First Person

Rebecca Stott describes the origins of Ghostwalk

June 18, 2008

The Beginnings of Ghostwalk

In November 2003, while I was doing readings and publicity for my book on Darwin’s early years (Darwin and the Barnacle, Faber, 2003) I bought a copy of a new biography of Newton in order to compare Newton’s formative years with Darwin’s.

The book left me with a series of questions about Newton’s fellowship at Trinity, which he was awarded in 1667, five years after arriving at Cambridge as a young student: How had he been given a fellowship without particularly impressing himself on the college authorities? Had someone acted as a kind of patron? Unlike Darwin, who readily acknowledged his dependency on networks of fellow scientists in his early years, Newton appeared to be a legendary recluse.

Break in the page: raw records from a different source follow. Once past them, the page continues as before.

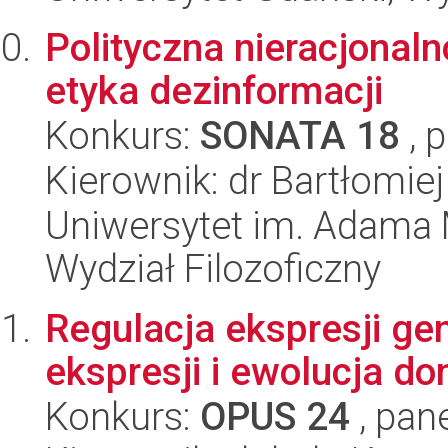
Polityczna nieracjonal
etyka dezinformacji
Konkurs:
SONATA 18
, 
Kierownik: dr Bartłomi
Uniwersytet im. Adama 
Wydział Filozoficzny
Regulacja ekspresji g
ekspresji i ewolucja do
Konkurs:
OPUS 24
, pan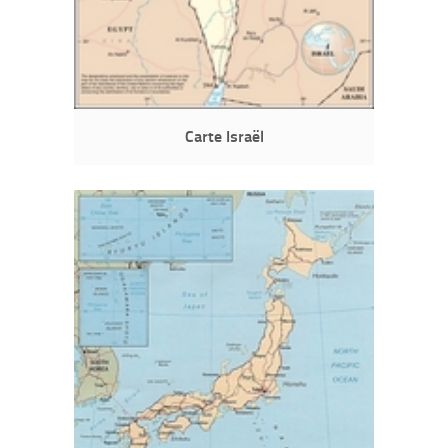
Carte Israël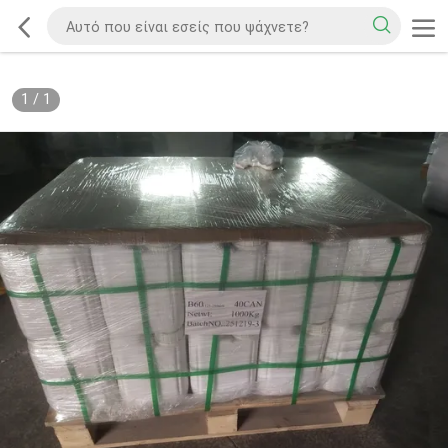
1
/
1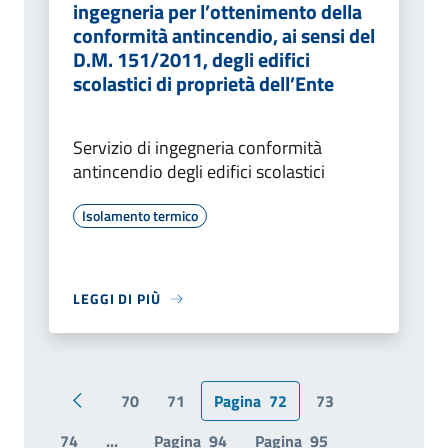
ingegneria per l’ottenimento della
conformità antincendio, ai sensi del
D.M. 151/2011, degli edifici
scolastici di proprietà dell’Ente
Servizio di ingegneria conformità
antincendio degli edifici scolastici
Isolamento termico
LEGGI DI PIÙ
70
71
Pagina
72
73
Pagina precedente
74
...
Pagina
94
Pagina
95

I found this difficult to believe – surely it was impossible for any scientist, then or now, not to be dependent on, and entangled in, networks of knowledge and power?

I checked a second biography for further information about the award of the fellowship which told me that Newton was “lucky” because there were extra vacancies that year in the fellowships, brought about by two deaths of fellows falling down stairs apparently drunk, the expulsion of another fellow for insanity, and the death of a fourth fellow from pneumonia caught from a night spent in a field apparently drunk. Was Newton really that lucky, I wondered. I marked the deaths with asterisks and a question mark in the book.

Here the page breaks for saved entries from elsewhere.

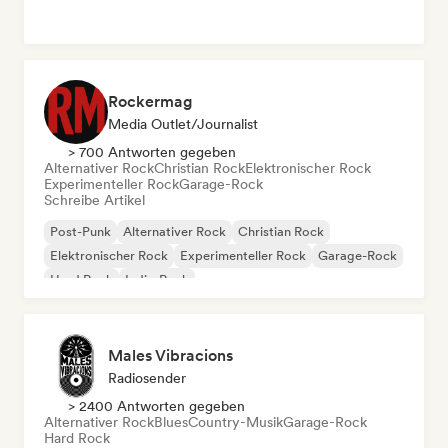
Rockermag
Media Outlet/Journalist
> 700 Antworten gegeben
Alternativer Rock
Christian Rock
Elektronischer Rock
Experimenteller Rock
Garage-Rock
Schreibe Artikel
Post-Punk
Alternativer Rock
Christian Rock
Elektronischer Rock
Experimenteller Rock
Garage-Rock
Hard Rock
Indie-Rock
Males Vibracions
Radiosender
> 2400 Antworten gegeben
Alternativer Rock
Blues
Country-Musik
Garage-Rock
Hard Rock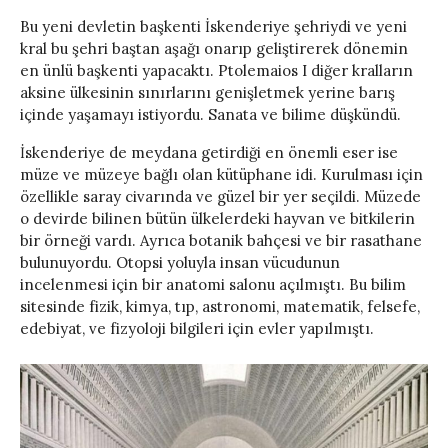
Bu yeni devletin başkenti İskenderiye şehriydi ve yeni
kral bu şehri baştan aşağı onarıp geliştirerek dönemin
en ünlü başkenti yapacaktı. Ptolemaios I diğer kralların
aksine ülkesinin sınırlarını genişletmek yerine barış
içinde yaşamayı istiyordu. Sanata ve bilime düşkündü.
İskenderiye de meydana getirdiği en önemli eser ise
müze ve müzeye bağlı olan kütüphane idi. Kurulması için
özellikle saray civarında ve güzel bir yer seçildi. Müzede
o devirde bilinen bütün ülkelerdeki hayvan ve bitkilerin
bir örneği vardı. Ayrıca botanik bahçesi ve bir rasathane
bulunuyordu. Otopsi yoluyla insan vücudunun
incelenmesi için bir anatomi salonu açılmıştı. Bu bilim
sitesinde fizik, kimya, tıp, astronomi, matematik, felsefe,
edebiyat, ve fizyoloji bilgileri için evler yapılmıştı.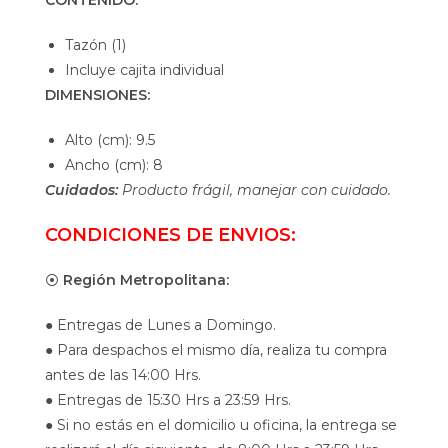
CONTENIDO:
Tazón (1)
Incluye cajita individual
DIMENSIONES:
Alto (cm): 9.5
Ancho (cm): 8
Cuidados:
Producto frágil, manejar con cuidado.
CONDICIONES DE ENVIOS:
⦿
Región Metropolitana:
● Entregas de Lunes a Domingo.
● Para despachos el mismo día, realiza tu compra
antes de las 14:00 Hrs.
● Entregas de 15:30 Hrs a 23:59 Hrs.
● Si no estás en el domicilio u oficina, la entrega se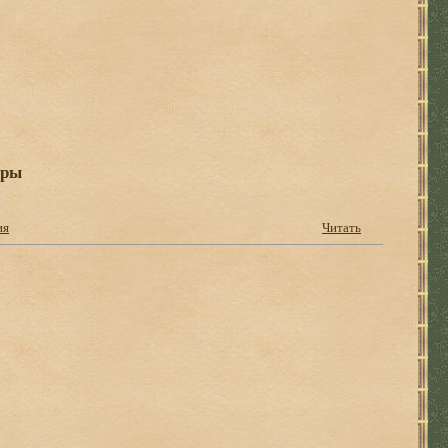
ары
ия
Читать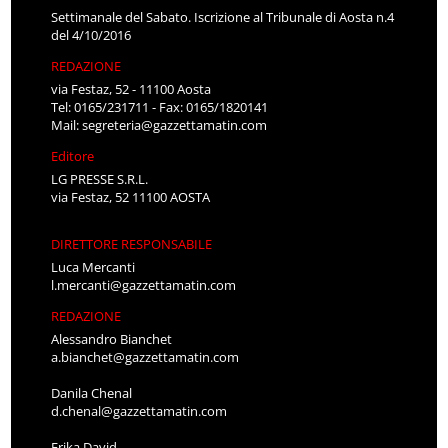
Settimanale del Sabato. Iscrizione al Tribunale di Aosta n.4
del 4/10/2016
REDAZIONE
via Festaz, 52 - 11100 Aosta
Tel: 0165/231711 - Fax: 0165/1820141
Mail:
segreteria@gazzettamatin.com
Editore
LG PRESSE S.R.L.
via Festaz, 52 11100 AOSTA
DIRETTORE RESPONSABILE
Luca Mercanti
l.mercanti@gazzettamatin.com
REDAZIONE
Alessandro Bianchet
a.bianchet@gazzettamatin.com
Danila Chenal
d.chenal@gazzettamatin.com
Erika David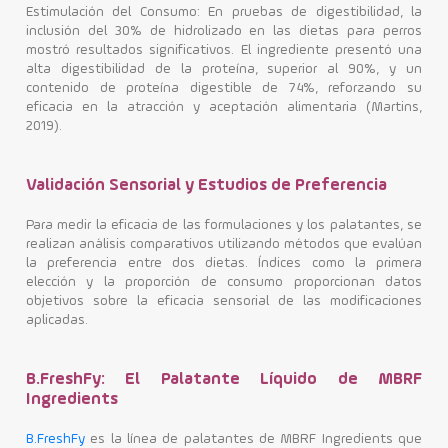
Estimulación del Consumo: En pruebas de digestibilidad, la
inclusión del 30% de hidrolizado en las dietas para perros
mostró resultados significativos. El ingrediente presentó una
alta digestibilidad de la proteína, superior al 90%, y un
contenido de proteína digestible de 74%, reforzando su
eficacia en la atracción y aceptación alimentaria (Martins,
2019).
Validación Sensorial y Estudios de Preferencia
Para medir la eficacia de las formulaciones y los palatantes, se
realizan análisis comparativos utilizando métodos que evalúan
la preferencia entre dos dietas. Índices como la primera
elección y la proporción de consumo proporcionan datos
objetivos sobre la eficacia sensorial de las modificaciones
aplicadas.
B.FreshFy: El Palatante Líquido de MBRF
Ingredients
B.FreshFy
es la línea de palatantes de MBRF Ingredients que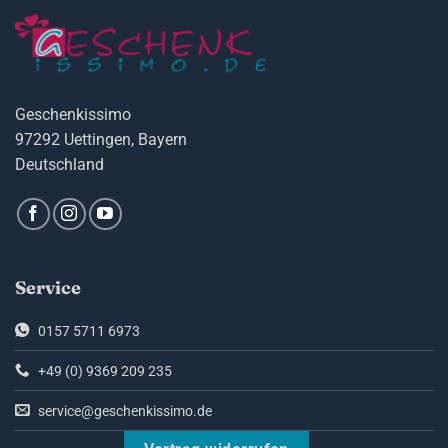
Geschenkissimo
97292 Uettingen, Bayern
Deutschland
Service
0157 5711 6973
+49 (0) 9369 209 235
service@geschenkissimo.de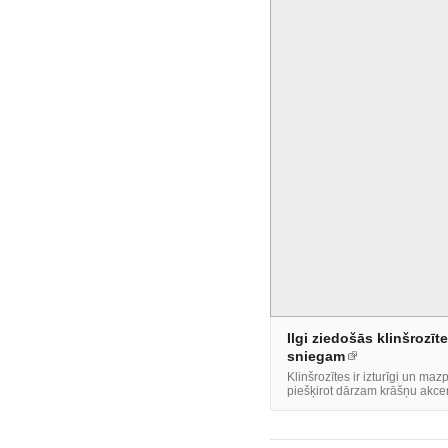
Ilgi ziedošās klinšrozīt
sniegam
Klinšrozītes ir izturīgi un ma
piešķirot dārzam krāšņu akce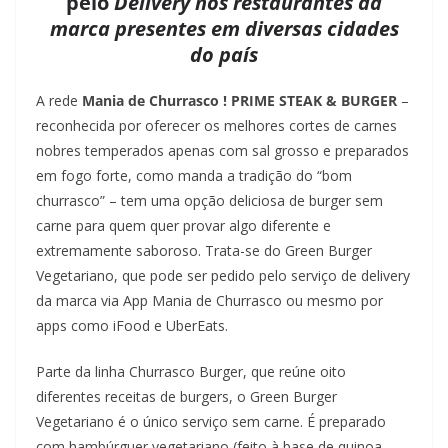
pelo
Delivery nos restaurantes da
marca presentes em diversas cidades
do país
A rede
Mania de Churrasco ! PRIME STEAK & BURGER
–
reconhecida por oferecer os melhores cortes de carnes
nobres temperados apenas com sal grosso e preparados
em fogo forte, como manda a tradição do “bom
churrasco” – tem uma opção deliciosa de burger sem
carne para quem quer provar algo diferente e
extremamente saboroso. Trata-se do Green Burger
Vegetariano, que pode ser pedido pelo serviço de delivery
da marca via App Mania de Churrasco ou mesmo por
apps como iFood e UberEats.
Parte da linha Churrasco Burger, que reúne oito
diferentes receitas de burgers, o Green Burger
Vegetariano é o único serviço sem carne. É preparado
com hambúrguer vegetariano (feito à base de quinoa,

With some spare time in the University Library, I looked up the sources for these mysterious deaths in Trinity college, and found them in a diary written by an Alderman (city councellor) living in Cambridge in these years. He described the deaths in ways that suggested they were regarded as suspicious. There was a further Trinity death in those years between 1662 and 1667 – the death by drowning of a young boy in the River Cam, also regarded with apparent suspicion by the Alderman.

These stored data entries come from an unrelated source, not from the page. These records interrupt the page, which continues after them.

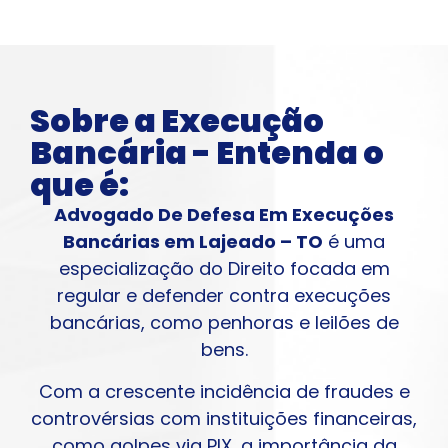
Sobre a Execução
Bancária - Entenda o
que é:
Advogado De Defesa Em Execuções
Bancárias em Lajeado – TO
é uma
especialização do Direito focada em
regular e defender contra execuções
bancárias, como penhoras e leilões de
bens.
Com a crescente incidência de fraudes e
controvérsias com instituições financeiras,
como golpes via PIX, a importância da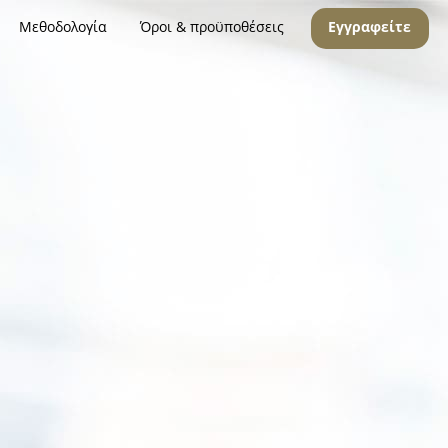
Μεθοδολογία
Όροι & προϋποθέσεις
Εγγραφείτε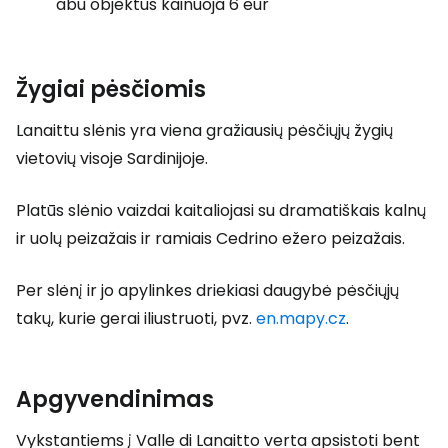
abu objektus kainuoja 6 eur
Žygiai pėsčiomis
Lanaittu slėnis yra viena gražiausių pėsčiųjų žygių
vietovių visoje Sardinijoje.
Platūs slėnio vaizdai kaitaliojasi su dramatiškais kalnų
ir uolų peizažais ir ramiais Cedrino ežero peizažais.
Per slėnį ir jo apylinkes driekiasi daugybė pėsčiųjų
takų, kurie gerai iliustruoti, pvz.
en.mapy.cz
.
Apgyvendinimas
Vykstantiems į Valle di Lanaitto verta apsistoti bent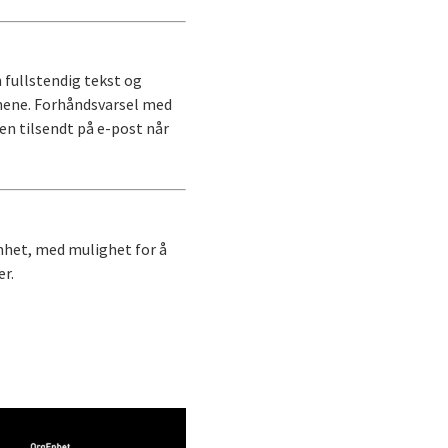
n fullstendig tekst og
nnene. Forhåndsvarsel med
n tilsendt på e-post når
mhet, med mulighet for å
er.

Then came the “what if.” What if Newton had been involved in some way in those deaths? What would that mean? It was an idle and speculative question at this stage. I also wondered what it might be like to be a historian who found evidence about those deaths and a possible link to Newton – what if you had a lead like that and reached the end of what was known, reached the end of the archives? What if you were really obsessed with knowing something but it was unknowable by conventional means? What would you do next?

A few days later I was supposed to fly to Spain to join a friend there for a few days. At 5 a.m. I cycled to Cambridge station only to be told that there would be no trains to Stansted airport for several hours. Just as I was about to go home, a mysterious man in a dark coat suggested that we share a taxi to the airport – a 45-minute ride. I agreed. As the taxi drove away I mentioned to him that I had read that there was a meteor storm going on up in the sky, which we unfortunately could not see because of thick fog. He was, he said, a meteorologist who was returning to Germany after a conference in Cambridge and yes, meteor showers were common in November, but meteor storms were rare and often extraordinary, even life-changing, to watch. He described the meteor storm as a series of tiny lines coming out from a still center in all directions, like wind blowing dandelion seeds from the seed head. Then he fell silent.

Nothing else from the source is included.